Jetzt aber ist der gordische Knoten entzwei, und natürlich ist es die beherzte Annette Schavan, die das Schwert in der Hand hält: 2013 wird Schluss sein mit den schulpolitischen Alleingängen fanatisch-föderalistischer Bremer, Saarländer oder Berliner, denn dann soll nach den acht Jahren Gymnasium (G8) das Bundeszentralabitur kommen. Wo früher jedes Lehrerkollegium teure Arbeitszeit aufwenden musste, um sich die Prüfungsaufgaben auszudenken, wird im Optimalfall für jedes Fach also nur noch ein einziger Beamter benötigt.

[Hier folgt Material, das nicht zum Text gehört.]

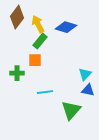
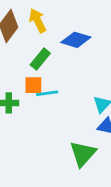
yellow arrow: (38, 24) -> (37, 21), moved
cyan line: (45, 92) -> (47, 93), moved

Ein kleines bisschen Vorarbeit müssen die Kultusministerien allerdings noch leisten, bevor sie der Wirtschaft ab 2013 Normabiturienten liefern können: Sie müssen den Geschäftsprozess „Unterricht“ nach Best-Practice-Grundsätzen optimieren und diese den Lehrkräften eintrichtern. Die standardisierten Einheitsskills der Gymnasiasten lassen sich dann – Abschaffung handschriftlicher Prüfungen vorausgesetzt – wunderbar maschinell auswerten.

Sechs Jahre sind auch noch genug Zeit, um mittels professioneller PR allen Skeptikern klarzumachen, dass Heterogenität in der Bildung ein überholtes Konzept ist. Das beste Beispiel ist die Mathematik: Es zweifelt doch wohl niemand daran, dass sich jeder Kaufmann mit fraktionalen Weyl-Integralen auskennen und jeder Mediziner die Zinseszinsrechnung ohne Excel und Taschenrechner bewältigen muss. Und wenn der fürsorgliche Staat das Vereinheitlichungsprojekt dereinst konsequent durchgezogen hat, braucht sich kein Normalbürger mehr Gedanken über Bildungsreformen zu machen: Wenn alle das Gleiche gelernt haben, gibt es auch nichts mehr, was irgendwer vermissen könnte.